News & Information for Amateur Bakers and Artisan Bread Enthusiasts

Yeast vs. time question for the "baking is a precise science" folks

venkitac's picture
venkitac

Yeast vs. time question for the "baking is a precise science" folks

So, after about 1.5 years of baking bread, I've internalized what seems like fundamental truth: if you use more yeast, then you must develop the dough more and keep fermentation time shorter. And vice versa. Now, I'm trying to map that to actual mixing times and %age yeast. Mixing time is hard to define, and one man's improved mix is another man's short mix, etc. So time+temp seems the way to go to specify this. Does this look reasonable to the experienced folks:


 


For a dough with 10%WW/Rye, and 90% APF, Hydration of 69-72%, and Dough Temp of 75 F:


- If you want to bulk-ferment 2.45-3.00 hours (short mix) use 0.3% instant yeast


- If you want to bulk-ferment 2.00-2.15 hours (improved mix) use 0.6% instant yeast


- If you want to bulk-ferment 1.00-1.15 hours (intensive mix) use 1.0% instant yeast


 


and keep the proofing times approximately the same (poke test to be the final arbiter).


 


(I don't know whether this is reductionist thinking, but seems useful to have some such guidance in my head if it's accurate).

chefdann's picture
chefdann

It seems to me you have succeeded mostly in overthinking the process.  While there is science to baking that doesn't exist in cooking, there is art, the feel of the dough, that can't be transcribed or documented.  Thus, the art always wins over the science, but the art is mostly lost without it also.  Basic ratios are great for guidelines, but such parameters seem to me to take the heart out of baking, which is why so many who do bake bake.  My principle complaint with overfussy cookbooks is that they authors make getting the food on the table so much more work than it needs to be.  I think you have an impressive formula and well thought out conclusions and these are great and useful tools for getting going, just don't think yourself out of a good time in the kitchen.

leucadian's picture
leucadian

I think you've got an interesting idea for experimentation. Your times will change with autolyse and salt levels, so you'll want to keep those constant. Another way to look at it is to vary the amount of starter in a sourdough, but that just introduces more variables.

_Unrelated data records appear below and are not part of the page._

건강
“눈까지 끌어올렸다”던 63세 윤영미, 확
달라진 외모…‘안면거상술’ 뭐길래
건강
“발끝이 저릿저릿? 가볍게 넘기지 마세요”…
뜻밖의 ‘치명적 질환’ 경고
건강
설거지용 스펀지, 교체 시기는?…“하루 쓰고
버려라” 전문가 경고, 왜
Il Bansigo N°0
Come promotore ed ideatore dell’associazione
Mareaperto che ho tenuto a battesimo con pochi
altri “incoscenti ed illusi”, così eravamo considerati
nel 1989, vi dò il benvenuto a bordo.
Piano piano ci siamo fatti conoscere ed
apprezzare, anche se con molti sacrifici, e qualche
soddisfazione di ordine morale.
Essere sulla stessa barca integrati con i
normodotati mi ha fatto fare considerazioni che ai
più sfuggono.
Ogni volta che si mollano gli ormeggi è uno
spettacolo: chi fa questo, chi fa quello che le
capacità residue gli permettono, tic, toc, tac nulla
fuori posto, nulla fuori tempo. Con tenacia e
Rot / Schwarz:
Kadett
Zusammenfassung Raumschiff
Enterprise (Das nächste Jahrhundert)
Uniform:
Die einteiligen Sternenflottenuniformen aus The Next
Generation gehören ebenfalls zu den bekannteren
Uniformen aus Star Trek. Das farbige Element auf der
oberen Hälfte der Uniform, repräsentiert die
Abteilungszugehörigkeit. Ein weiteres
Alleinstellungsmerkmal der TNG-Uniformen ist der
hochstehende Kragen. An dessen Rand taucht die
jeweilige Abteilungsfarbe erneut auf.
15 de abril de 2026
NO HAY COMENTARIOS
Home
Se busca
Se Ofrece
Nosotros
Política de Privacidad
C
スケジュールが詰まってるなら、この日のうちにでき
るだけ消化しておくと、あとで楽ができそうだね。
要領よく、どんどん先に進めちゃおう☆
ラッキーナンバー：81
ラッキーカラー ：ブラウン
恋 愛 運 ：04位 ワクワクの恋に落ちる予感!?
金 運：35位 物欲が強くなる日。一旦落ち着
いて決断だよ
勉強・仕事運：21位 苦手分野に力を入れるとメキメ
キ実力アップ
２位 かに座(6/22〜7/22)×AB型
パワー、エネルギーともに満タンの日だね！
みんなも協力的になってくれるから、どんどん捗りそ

Dan DiMuzio has a table very similar to yours in 'Bread Baking' (page 158), based on a lean dough leavened with instant yeast and fermented at 77F:
0.3%           3-4 hours
0.4-0.5%     1 1/2 hrs
0.7%           1 hour
1%              30-45 minutes


I found two similar tables in translations of two Italian baking reference, not for the bread itself but for preparation of a biga and a sponge. Note the biga veloce uses 5% yeast! (probably fresh) (recalculated for baker's percentages, since the biga uses water as 100%). You could hope that all the formulations would result in the same level of activity at the end of the starter build, so the ratios should hold for the final mix as well.

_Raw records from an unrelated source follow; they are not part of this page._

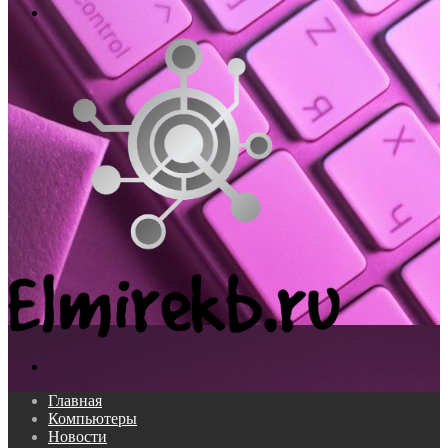
Меню
Поиск...
Главная
Компьютеры
Новости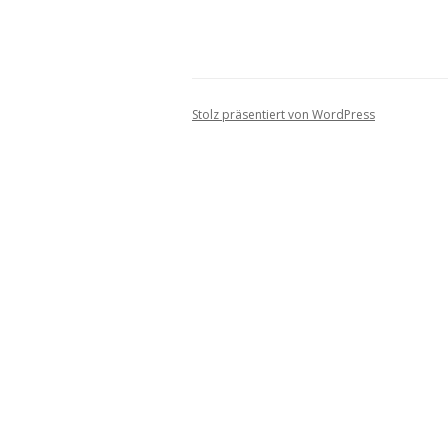
Stolz präsentiert von WordPress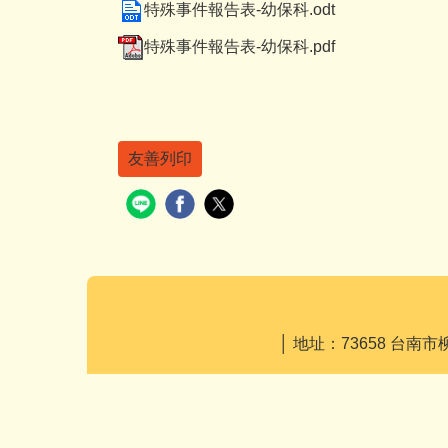
特殊事件報告表-幼保科.odt
特殊事件報告表-幼保科.pdf
友善列印
│ 地址：73658 台南市柳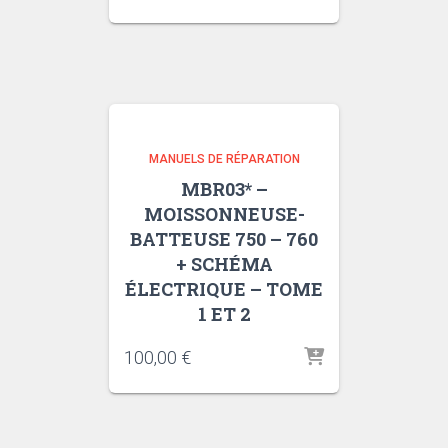
MANUELS DE RÉPARATION
MBR03* –
MOISSONNEUSE-
BATTEUSE 750 – 760
+ SCHÉMA
ÉLECTRIQUE – TOME
1 ET 2
100,00
€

http://home.earthlink.net/~ggda/Direct_Sponge_and_Biga.htm 



La biga veloce (quick biga):  1 part water, 8-10% yeast, and 1.8 parts flour relative to the weight of the water. Shape the dough into a ring and soak it in lukewarm water for 20-30 minutes. Turn the ring upside-down for approximately 15 minutes. When it floats, it is ready. This is an ideal biga for a rich dough. 

La pouliche (poolish): 1 part water, 5% yeast, and 1 part flour relative to the weight of the water. The ambient temperature should be about 77 F ( 25 C). The biga matures in 2 hours. The degree of maturity is judged by the intensity of the bubbles that are formed on the surface. This biga is ideal for products that are characteriazed by a thin, crisp crust, elastic crumb and good cell structure. 

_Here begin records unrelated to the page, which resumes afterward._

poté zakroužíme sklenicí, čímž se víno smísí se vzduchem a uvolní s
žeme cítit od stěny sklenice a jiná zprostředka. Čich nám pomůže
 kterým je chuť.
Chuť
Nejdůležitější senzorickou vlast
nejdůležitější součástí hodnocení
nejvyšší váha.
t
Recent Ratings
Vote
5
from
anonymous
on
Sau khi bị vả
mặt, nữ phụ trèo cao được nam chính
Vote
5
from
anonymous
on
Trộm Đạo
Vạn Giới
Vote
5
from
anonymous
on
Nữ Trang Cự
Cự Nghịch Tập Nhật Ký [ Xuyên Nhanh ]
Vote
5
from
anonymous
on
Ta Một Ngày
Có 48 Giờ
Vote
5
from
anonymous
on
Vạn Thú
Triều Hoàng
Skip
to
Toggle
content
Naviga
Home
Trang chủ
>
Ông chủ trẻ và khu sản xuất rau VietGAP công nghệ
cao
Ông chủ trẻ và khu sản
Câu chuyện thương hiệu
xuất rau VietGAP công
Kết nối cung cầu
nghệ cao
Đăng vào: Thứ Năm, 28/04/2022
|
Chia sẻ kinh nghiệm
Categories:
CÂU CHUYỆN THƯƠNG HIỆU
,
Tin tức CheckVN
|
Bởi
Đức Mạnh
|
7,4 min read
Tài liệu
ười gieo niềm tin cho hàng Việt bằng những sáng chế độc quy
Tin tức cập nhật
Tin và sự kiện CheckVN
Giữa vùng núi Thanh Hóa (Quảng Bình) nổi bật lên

La biga corta (short biga): 1 part water, 3-5% yeast, and 1.8-1.9 parts flour relative to the weight of the water  The duration of the fermentation is approximately 3 hours at an ambient temperature of about 77 F (25 C). 

La biga lunga (long biga): 1 part water, 1-1,2% yeast, and 1.9-2.1 parts flour relative to the weight of the water  The duration of the fermentation is from 8 to 14 hours. Depending upon the ambient temperature, the fermentation can last for 18 hours at 42.8 F (6 C). 

The poolish formulation is in baker's percentages (flour is 100%)

2.5% of yeast for 2 hours of fermentation at ambient temperature
1.5% of yeast for 3 hours
0.5% of yeast for 8 hours
0.1% of yeast for 12-16 hours

venkitac's picture
venkitac

Thank you! I have DiMuzio's book, but I omitted to read the "how to create your own" chapter. This is definitely going to be my weekend read. Thanks again!